---------- SOURCE DATA
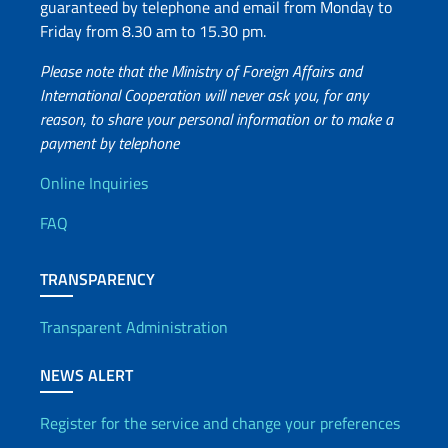
guaranteed by telephone and email from Monday to
Friday from 8.30 am to 15.30 pm.
Please note that the Ministry of Foreign Affairs and
International Cooperation will never ask you, for any
reason, to share your personal information or to make a
payment by telephone
Useful info
Online Inquiries
FAQ
TRANSPARENCY
Transparent Administration
NEWS ALERT
Register for the service and change your preferences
--------------------
• **EXERCISE AIM**
Everything in the listing, except its images, should be set down exactly.

• **SOLUTION FOR THIS PROBLEM**
guaranteed by telephone and email from Monday to
Friday from 8.30 am to 15.30 pm.
Please note that the Ministry of Foreign Affairs and
International Cooperation will never ask you, for any
reason, to share your personal information or to make a
payment by telephone
Useful info
Online Inquiries
FAQ
TRANSPARENCY
Transparent Administration
NEWS ALERT
Register for the service and change your preferences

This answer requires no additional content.